Aim of the task: Scan the material for the word "calendar", and copy each line where it shows up.

Top of Records to use

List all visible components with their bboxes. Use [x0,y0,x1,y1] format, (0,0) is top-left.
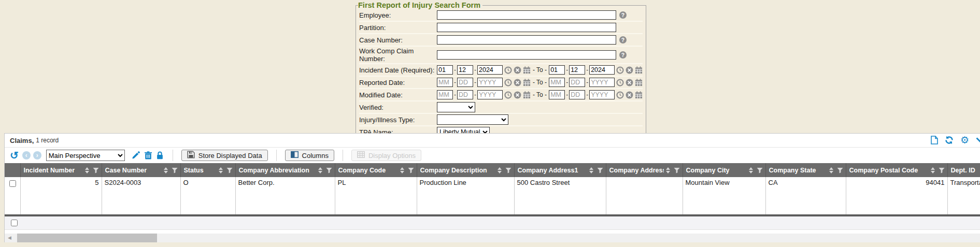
sort-icon[interactable] [219,167,223,173]
clock-icon[interactable] [616,79,624,86]
clear-date-icon[interactable] [514,79,521,86]
reported-to-day-input[interactable] [569,78,585,87]
table-row[interactable]: 5 S2024-0003 O Better Corp. PL Productio… [5,177,980,214]
modified-from-month-input[interactable] [437,90,453,99]
modified-from-year-input[interactable] [477,90,503,99]
footer-checkbox[interactable] [11,220,18,226]
filter-funnel-icon[interactable] [226,167,233,173]
column-header-company-state[interactable]: Company State [765,163,846,177]
injury-type-select[interactable] [437,114,508,125]
horizontal-scrollbar[interactable]: ◀ [5,234,980,242]
reported-from-year-input[interactable] [477,78,503,87]
calendar-icon[interactable] [635,79,643,86]
sort-icon[interactable] [829,167,833,173]
date-dash: - [454,91,456,98]
reported-to-month-input[interactable] [549,78,565,87]
column-header-case-number[interactable]: Case Number [102,163,180,177]
perspective-select[interactable]: Main Perspective [46,150,125,161]
clear-date-icon[interactable] [514,91,521,99]
reported-from-month-input[interactable] [437,78,453,87]
sort-icon[interactable] [931,167,935,173]
clock-icon[interactable] [616,91,624,99]
modified-to-year-input[interactable] [589,90,615,99]
sort-icon[interactable] [666,167,670,173]
filter-funnel-icon[interactable] [674,167,680,173]
calendar-icon[interactable] [635,66,643,74]
sort-icon[interactable] [318,167,322,173]
incident-to-year-input[interactable] [589,65,615,75]
new-document-icon[interactable] [931,136,938,144]
incident-to-day-input[interactable] [569,65,585,75]
sort-icon[interactable] [749,167,753,173]
sort-icon[interactable] [400,167,404,173]
scrollbar-thumb[interactable] [17,234,157,242]
sort-icon[interactable] [498,167,502,173]
store-displayed-data-button[interactable]: Store Displayed Data [181,150,268,161]
clock-icon[interactable] [504,79,512,86]
incident-from-year-input[interactable] [477,65,503,75]
select-all-header-cell[interactable] [5,163,20,177]
reported-to-year-input[interactable] [589,78,615,87]
verified-label: Verified: [359,104,437,111]
chevron-down-icon[interactable] [976,137,980,143]
column-header-company-description[interactable]: Company Description [417,163,514,177]
delete-trash-icon[interactable] [145,151,152,159]
help-icon[interactable]: ? [619,11,627,19]
calendar-icon[interactable] [635,91,643,99]
scroll-left-arrow-icon[interactable]: ◀ [8,236,11,240]
filter-funnel-icon[interactable] [172,167,178,173]
help-icon[interactable]: ? [619,36,627,43]
clock-icon[interactable] [616,66,624,74]
column-header-company-code[interactable]: Company Code [335,163,417,177]
refresh-icon[interactable] [945,136,954,144]
sort-icon[interactable] [164,167,168,173]
column-header-company-city[interactable]: Company City [683,163,765,177]
work-comp-claim-input[interactable] [437,50,616,60]
filter-funnel-icon[interactable] [939,167,945,173]
filter-funnel-icon[interactable] [757,167,763,173]
clear-date-icon[interactable] [626,66,633,74]
incident-to-month-input[interactable] [549,65,565,75]
clock-icon[interactable] [504,91,512,99]
lock-icon[interactable] [157,151,163,159]
filter-funnel-icon[interactable] [326,167,332,173]
sort-icon[interactable] [85,167,89,173]
calendar-icon[interactable] [523,91,531,99]
clock-icon[interactable] [504,66,512,74]
sort-icon[interactable] [589,167,593,173]
partition-input[interactable] [437,23,616,32]
verified-select[interactable] [437,102,475,112]
incident-from-day-input[interactable] [457,65,473,75]
column-header-company-abbreviation[interactable]: Company Abbreviation [235,163,335,177]
modified-to-month-input[interactable] [549,90,565,99]
gear-icon[interactable]: ⚙ [960,136,969,144]
filter-funnel-icon[interactable] [597,167,603,173]
undo-icon[interactable]: ↺ [10,150,19,161]
reported-from-day-input[interactable] [457,78,473,87]
filter-funnel-icon[interactable] [93,167,99,173]
column-header-status[interactable]: Status [180,163,235,177]
column-header-company-postal-code[interactable]: Company Postal Code [846,163,947,177]
column-header-company-address1[interactable]: Company Address1 [514,163,606,177]
column-header-incident-number[interactable]: Incident Number [20,163,102,177]
calendar-icon[interactable] [523,66,531,74]
incident-from-month-input[interactable] [437,65,453,75]
modified-from-day-input[interactable] [457,90,473,99]
clear-date-icon[interactable] [514,66,521,74]
column-header-dept-id[interactable]: Dept. ID [947,163,980,177]
row-checkbox[interactable] [9,180,16,187]
work-comp-claim-label: Work Comp Claim Number: [359,47,437,63]
clear-date-icon[interactable] [626,91,633,99]
edit-pencil-icon[interactable] [132,151,140,159]
columns-button[interactable]: Columns [285,150,334,161]
filter-funnel-icon[interactable] [837,167,843,173]
modified-to-day-input[interactable] [569,90,585,99]
clear-date-icon[interactable] [626,79,633,86]
filter-funnel-icon[interactable] [408,167,414,173]
column-header-company-address2[interactable]: Company Address2 [606,163,683,177]
employee-input[interactable] [437,10,616,20]
help-icon[interactable]: ? [619,51,627,59]
filter-funnel-icon[interactable] [505,167,512,173]
case-number-input[interactable] [437,35,616,45]
calendar-icon[interactable] [523,79,531,86]
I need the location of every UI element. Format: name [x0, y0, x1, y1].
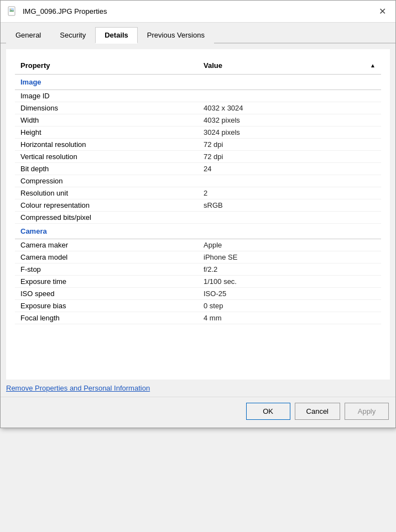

Bottom of Records to use

Exercise output:
calendar-icon[interactable] [635,79,643,86]
calendar-icon[interactable] [635,66,643,74]
calendar-icon[interactable] [635,91,643,99]
calendar-icon[interactable] [523,91,531,99]
calendar-icon[interactable] [523,66,531,74]
calendar-icon[interactable] [523,79,531,86]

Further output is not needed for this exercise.